Dans la nuit de dimanche 7 à lundi 8 août 2026, l’Ukraine a mené une série de frappes aériennes ciblant des positions en Crimée ainsi que dans la région de Krasnodar, en Russie. Selon les autorités russes, ces attaques de drones ont causé la mort de six personnes, tandis que les forces de Kiev revendiquent des opérations de représailles contre des infrastructures militaires. Comme le rapporte Le Monde, ces événements surviennent dans un contexte de tensions persistantes entre les deux pays, alors que les combats sur le front s’intensifient depuis plusieurs semaines.

Ce qu'il faut retenir

  • Une opération ukrainienne de drones a visé la Crimée et la région de Krasnodar dans la nuit du 7 au 8 août 2026.
  • Les autorités russes dénombrent six morts et évoquent des dégâts matériels.
  • L’armée ukrainienne affirme que 181 drones ont été lancés par la Russie contre son territoire, dont 163 interceptés.
  • Ces frappes s’inscrivent dans la stratégie de harcèlement ukrainienne contre les bases logistiques russes.

Des frappes nocturnes revendiquées par l’Ukraine

Les autorités ukrainiennes ont confirmé avoir mené une offensive de drones dans la nuit de dimanche à lundi, ciblant des infrastructures stratégiques en Crimée et près de Krasnodar. Selon Le Monde, cette opération a été présentée comme une réponse aux attaques russes récurrentes sur son territoire. Les services de sécurité russes, eux, évoquent des six victimes civiles, sans préciser leur identité ou leur localisation exacte. Les médias locaux rapportent des dégâts dans plusieurs localités, mais aucune confirmation indépendante n’a encore été obtenue.

La Russie accuse l’Ukraine de provocations

Moscou a immédiatement réagi en dénonçant une « escalade dangereuse » de la part de Kiev. Les responsables russes ont souligné que les drones ukrainiens avaient été lancés depuis des zones contrôlées par les forces de Kiev, en violation du droit international.
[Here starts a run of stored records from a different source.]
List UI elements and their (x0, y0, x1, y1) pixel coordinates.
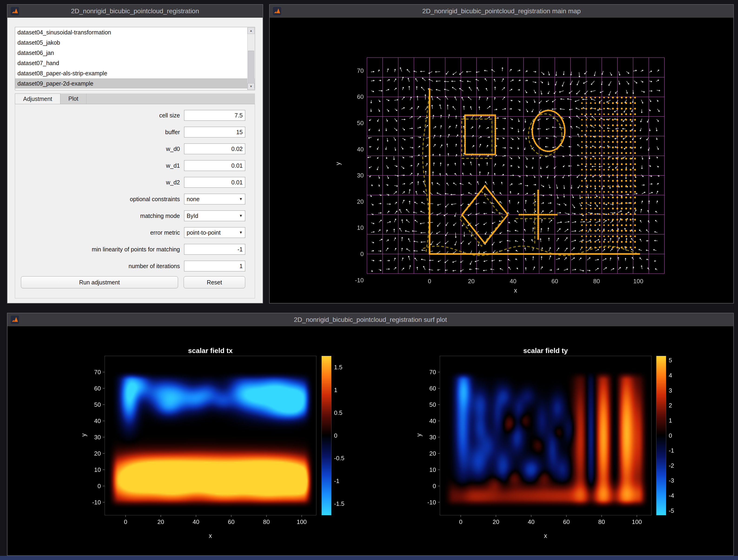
num-iterations-label: number of iterations (10, 261, 180, 271)
dataset-item[interactable]: dataset04_sinusoidal-transformation (15, 27, 255, 37)
dataset-listbox: dataset04_sinusoidal-transformation data… (15, 27, 255, 90)
error-metric-value: point-to-point (187, 229, 221, 236)
scrollbar-down-button[interactable]: ▼ (248, 83, 255, 90)
optional-constraints-label: optional constraints (10, 194, 180, 205)
buffer-row: buffer (7, 127, 263, 137)
error-metric-label: error metric (10, 227, 180, 238)
optional-constraints-select[interactable]: none ▼ (184, 194, 245, 205)
map-xlabel: x (481, 287, 550, 294)
num-iterations-row: number of iterations (7, 261, 263, 271)
scalar-field-ty-plot[interactable] (370, 326, 733, 555)
map-window-title: 2D_nonrigid_bicubic_pointcloud_registrat… (270, 7, 733, 15)
scrollbar-up-button[interactable]: ▲ (248, 27, 255, 34)
listbox-scrollbar[interactable]: ▲ ▼ (247, 27, 255, 90)
matching-mode-value: ById (187, 213, 198, 219)
surf-titlebar[interactable]: 2D_nonrigid_bicubic_pointcloud_registrat… (7, 313, 733, 326)
w-d1-input[interactable] (184, 160, 245, 171)
matching-mode-select[interactable]: ById ▼ (184, 211, 245, 221)
control-window-title: 2D_nonrigid_bicubic_pointcloud_registrat… (7, 7, 263, 15)
surf-content: scalar field tx scalar field ty x x y y (7, 326, 733, 555)
w-d2-input[interactable] (184, 177, 245, 188)
dataset-item[interactable]: dataset05_jakob (15, 37, 255, 48)
chevron-down-icon: ▼ (239, 197, 243, 201)
run-adjustment-button[interactable]: Run adjustment (21, 276, 178, 288)
matlab-icon (273, 7, 281, 15)
control-titlebar[interactable]: 2D_nonrigid_bicubic_pointcloud_registrat… (7, 5, 263, 18)
map-content: x y (270, 18, 733, 303)
num-iterations-input[interactable] (184, 261, 245, 271)
matlab-icon (11, 316, 19, 324)
scrollbar-thumb[interactable] (248, 51, 254, 84)
reset-button[interactable]: Reset (183, 276, 245, 288)
w-d1-label: w_d1 (10, 160, 180, 171)
buffer-label: buffer (10, 127, 180, 137)
w-d2-label: w_d2 (10, 177, 180, 188)
matlab-icon (11, 7, 19, 15)
main-map-plot[interactable] (270, 18, 733, 303)
tab-strip: Adjustment Plot (15, 93, 255, 104)
w-d2-row: w_d2 (7, 177, 263, 188)
dataset-item[interactable]: dataset07_hand (15, 58, 255, 68)
cell-size-row: cell size (7, 110, 263, 121)
map-window: 2D_nonrigid_bicubic_pointcloud_registrat… (269, 4, 734, 303)
tx-plot-title: scalar field tx (105, 347, 316, 355)
map-titlebar[interactable]: 2D_nonrigid_bicubic_pointcloud_registrat… (270, 5, 733, 18)
desktop: 2D_nonrigid_bicubic_pointcloud_registrat… (0, 0, 738, 560)
ty-ylabel: y (415, 434, 423, 437)
min-linearity-row: min linearity of points for matching (7, 244, 263, 255)
ty-xlabel: x (440, 532, 651, 540)
control-content: dataset04_sinusoidal-transformation data… (7, 18, 263, 303)
chevron-down-icon: ▼ (239, 214, 243, 218)
w-d0-label: w_d0 (10, 144, 180, 154)
cell-size-input[interactable] (184, 110, 245, 121)
surf-window: 2D_nonrigid_bicubic_pointcloud_registrat… (7, 313, 734, 556)
control-window: 2D_nonrigid_bicubic_pointcloud_registrat… (7, 4, 263, 303)
tab-adjustment[interactable]: Adjustment (15, 93, 60, 104)
w-d1-row: w_d1 (7, 160, 263, 171)
tab-plot[interactable]: Plot (60, 93, 86, 104)
min-linearity-label: min linearity of points for matching (10, 244, 180, 255)
chevron-down-icon: ▼ (239, 231, 243, 235)
dataset-item[interactable]: dataset06_jan (15, 48, 255, 58)
tx-ylabel: y (80, 434, 87, 437)
buffer-input[interactable] (184, 127, 245, 137)
tx-xlabel: x (105, 532, 316, 540)
error-metric-select[interactable]: point-to-point ▼ (184, 227, 245, 238)
dataset-item[interactable]: dataset08_paper-als-strip-example (15, 68, 255, 78)
min-linearity-input[interactable] (184, 244, 245, 255)
cell-size-label: cell size (10, 110, 180, 121)
ty-plot-title: scalar field ty (440, 347, 651, 355)
matching-mode-row: matching mode ById ▼ (7, 211, 263, 221)
dataset-item-selected[interactable]: dataset09_paper-2d-example (15, 78, 255, 88)
scroll-up-icon: ▲ (250, 29, 253, 32)
w-d0-input[interactable] (184, 144, 245, 154)
scalar-field-tx-plot[interactable] (7, 326, 370, 555)
w-d0-row: w_d0 (7, 144, 263, 154)
surf-window-title: 2D_nonrigid_bicubic_pointcloud_registrat… (7, 316, 733, 323)
error-metric-row: error metric point-to-point ▼ (7, 227, 263, 238)
optional-constraints-value: none (187, 196, 200, 203)
optional-constraints-row: optional constraints none ▼ (7, 194, 263, 205)
map-ylabel: y (335, 162, 342, 165)
scroll-down-icon: ▼ (250, 85, 253, 88)
taskbar-edge (0, 556, 738, 560)
matching-mode-label: matching mode (10, 211, 180, 221)
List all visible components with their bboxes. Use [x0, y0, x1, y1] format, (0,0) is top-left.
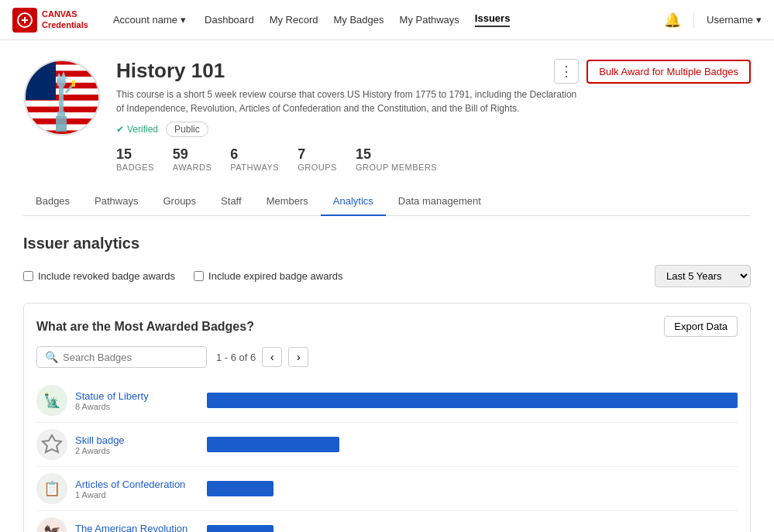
issuer-description: This course is a short 5 week review cou…: [116, 88, 581, 115]
svg-text:📋: 📋: [43, 480, 61, 497]
main-content: History 101 This course is a short 5 wee…: [0, 40, 774, 532]
chart-header: What are the Most Awarded Badges? Export…: [36, 316, 738, 337]
public-badge: Public: [166, 122, 208, 137]
time-range-select[interactable]: Last 5 Years Last Year Last 6 Months Las…: [655, 265, 751, 287]
tab-staff[interactable]: Staff: [208, 187, 254, 216]
badge-info-revolution: The American Revolution 1 Award: [75, 523, 199, 533]
issuer-actions: ⋮ Bulk Award for Multiple Badges: [554, 59, 751, 84]
stat-pathways: 6 PATHWAYS: [230, 146, 279, 172]
logo-text: CANVAS Credentials: [42, 9, 88, 29]
logo: CANVAS Credentials: [12, 8, 88, 33]
user-menu[interactable]: Username ▾: [707, 14, 762, 26]
revoked-filter[interactable]: Include revoked badge awards: [23, 270, 175, 282]
search-icon: 🔍: [45, 351, 58, 363]
bar-container: [207, 435, 738, 454]
badge-row: 🦅 The American Revolution 1 Award: [36, 511, 738, 532]
badge-info-skill: Skill badge 2 Awards: [75, 434, 199, 455]
tab-data-management[interactable]: Data management: [386, 187, 494, 216]
tab-members[interactable]: Members: [254, 187, 321, 216]
more-options-button[interactable]: ⋮: [554, 59, 579, 84]
bar-container: [207, 391, 738, 410]
issuer-header: History 101 This course is a short 5 wee…: [23, 59, 751, 172]
svg-rect-24: [72, 81, 75, 87]
badge-name[interactable]: Skill badge: [75, 434, 199, 446]
badge-awards: 1 Award: [75, 490, 199, 499]
account-selector[interactable]: Account name ▾: [113, 14, 186, 26]
filter-row: Include revoked badge awards Include exp…: [23, 265, 751, 287]
badge-row: 📋 Articles of Confederation 1 Award: [36, 467, 738, 511]
notification-bell-icon[interactable]: 🔔: [664, 12, 681, 29]
svg-rect-20: [56, 116, 67, 132]
svg-text:🗽: 🗽: [43, 392, 61, 409]
verified-row: ✔ Verified Public: [116, 122, 751, 137]
top-navigation: CANVAS Credentials Account name ▾ Dashbo…: [0, 0, 774, 40]
badge-row: 🗽 Statue of Liberty 8 Awards: [36, 379, 738, 423]
tab-groups[interactable]: Groups: [150, 187, 208, 216]
search-bar: 🔍 1 - 6 of 6 ‹ ›: [36, 346, 738, 368]
bar-container: [207, 523, 738, 532]
badge-icon-statue-of-liberty: 🗽: [36, 385, 67, 416]
chevron-down-icon: ▾: [181, 14, 186, 26]
analytics-section: Issuer analytics Include revoked badge a…: [23, 235, 751, 532]
pagination: 1 - 6 of 6 ‹ ›: [216, 347, 308, 367]
tab-pathways[interactable]: Pathways: [82, 187, 150, 216]
badge-info-statue-of-liberty: Statue of Liberty 8 Awards: [75, 390, 199, 411]
verified-badge: ✔ Verified: [116, 124, 158, 135]
svg-rect-5: [23, 65, 101, 71]
nav-link-record[interactable]: My Record: [270, 14, 318, 26]
revoked-checkbox[interactable]: [23, 271, 33, 281]
chart-title: What are the Most Awarded Badges?: [36, 320, 254, 334]
stat-awards: 59 AWARDS: [173, 146, 212, 172]
bar-container: [207, 479, 738, 498]
badge-icon-revolution: 🦅: [36, 517, 67, 532]
badge-row: Skill badge 2 Awards: [36, 423, 738, 467]
nav-link-dashboard[interactable]: Dashboard: [205, 14, 254, 26]
nav-link-issuers[interactable]: Issuers: [475, 12, 511, 27]
expired-filter[interactable]: Include expired badge awards: [194, 270, 342, 282]
chevron-down-icon: ▾: [756, 14, 762, 26]
issuer-logo: [23, 59, 101, 136]
expired-checkbox[interactable]: [194, 271, 204, 281]
tab-bar: Badges Pathways Groups Staff Members Ana…: [23, 187, 751, 216]
tab-analytics[interactable]: Analytics: [321, 187, 386, 216]
badge-awards: 2 Awards: [75, 446, 199, 455]
badge-name[interactable]: The American Revolution: [75, 523, 199, 533]
award-bar: [207, 525, 273, 532]
badge-info-articles: Articles of Confederation 1 Award: [75, 479, 199, 499]
stat-groups: 7 GROUPS: [298, 146, 337, 172]
issuer-stats: 15 BADGES 59 AWARDS 6 PATHWAYS 7 GROUPS …: [116, 146, 751, 172]
tab-badges[interactable]: Badges: [23, 187, 82, 216]
badge-name[interactable]: Statue of Liberty: [75, 390, 199, 402]
analytics-section-title: Issuer analytics: [23, 235, 751, 252]
nav-right: 🔔 Username ▾: [664, 12, 762, 29]
badge-awards: 8 Awards: [75, 402, 199, 411]
award-bar: [207, 393, 738, 408]
badge-icon-articles: 📋: [36, 473, 67, 504]
export-button[interactable]: Export Data: [664, 316, 738, 337]
badge-list: 🗽 Statue of Liberty 8 Awards: [36, 379, 738, 532]
badge-icon-skill: [36, 429, 67, 460]
stat-group-members: 15 GROUP MEMBERS: [356, 146, 437, 172]
nav-link-pathways[interactable]: My Pathways: [400, 14, 459, 26]
search-input-wrap: 🔍: [36, 346, 207, 368]
badge-name[interactable]: Articles of Confederation: [75, 479, 199, 490]
next-page-button[interactable]: ›: [288, 347, 308, 367]
logo-icon: [12, 8, 37, 33]
svg-text:🦅: 🦅: [43, 524, 61, 532]
bulk-award-button[interactable]: Bulk Award for Multiple Badges: [587, 60, 751, 84]
award-bar: [207, 437, 339, 452]
prev-page-button[interactable]: ‹: [262, 347, 282, 367]
chart-section: What are the Most Awarded Badges? Export…: [23, 303, 751, 532]
stat-badges: 15 BADGES: [116, 146, 154, 172]
nav-link-badges[interactable]: My Badges: [334, 14, 384, 26]
check-icon: ✔: [116, 124, 124, 135]
award-bar: [207, 481, 273, 496]
nav-links: Dashboard My Record My Badges My Pathway…: [205, 12, 645, 27]
search-input[interactable]: [63, 352, 198, 363]
nav-divider: [693, 12, 694, 28]
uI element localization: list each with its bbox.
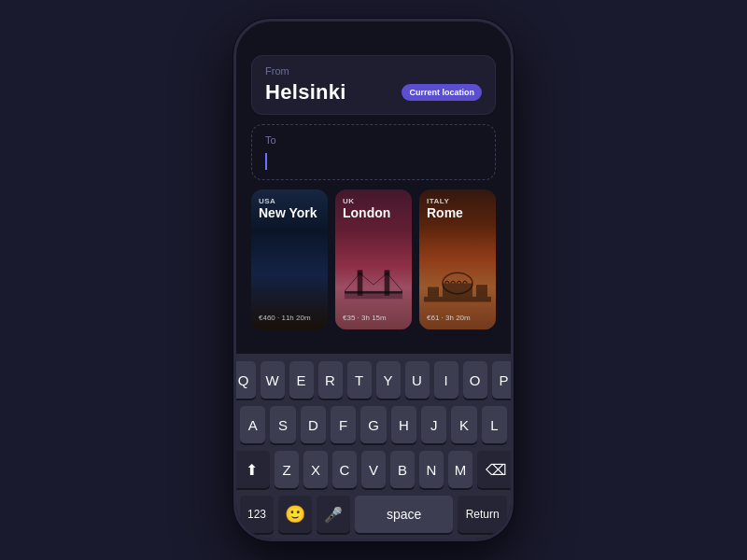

Comme l’indique Le Monde, le ministère russe de la Défense a publié un communiqué évoquant des 181 drones russes abattus ou neutralisés par les défenses aériennes ukrainiennes dans la même période, une affirmation non vérifiée de manière indépendante.

Un contexte de tensions accrues sur le front

Ces frappes surviennent alors que les combats s’intensifient dans plusieurs secteurs du front, notamment dans la région de Donetsk et de Louhansk. L’Ukraine tente de fragiliser les capacités logistiques russes en ciblant les zones arrière, comme la Crimée, annexée en 2014. Selon les analystes, cette stratégie vise à réduire la pression sur les troupes ukrainiennes en affaiblissant les chaînes d’approvisionnement adverses. Les autorités russes, de leur côté, minimisent l’impact de ces attaques tout en renforçant les mesures de sécurité dans les zones frontalières.

Et maintenant ?

Les prochaines heures pourraient voir une intensification des frappes aériennes des deux côtés, alors que les deux belligérants testent les limites de leurs capacités militaires. Une réunion d’urgence du Conseil de sécurité de l’ONU est attendue aujourd’hui pour discuter de l’escalade, tandis que l’Union européenne doit se prononcer sur d’éventuelles sanctions supplémentaires contre Moscou. Les observateurs soulignent que la situation reste volatile, avec un risque accru de débordements en cas de nouvelle escalade.

Pour l’instant, aucune déclaration officielle n’a été faite par l’Ukraine concernant les pertes humaines ou matérielles subies lors de ces frappes. Les autorités russes, elles, ont annoncé le déploiement de renforts dans la région de Krasnodar, sans préciser leur nature ou leur ampleur. Autant dire que la partie n’est pas encore jouée.

À ce stade, aucune réaction officielle n’a été enregistrée de la part des grandes puissances, bien que plusieurs pays européens aient exprimé leur inquiétude face à l’escalade. Une réunion du Conseil de sécurité de l’ONU est prévue aujourd’hui pour aborder la question, selon des sources diplomatiques.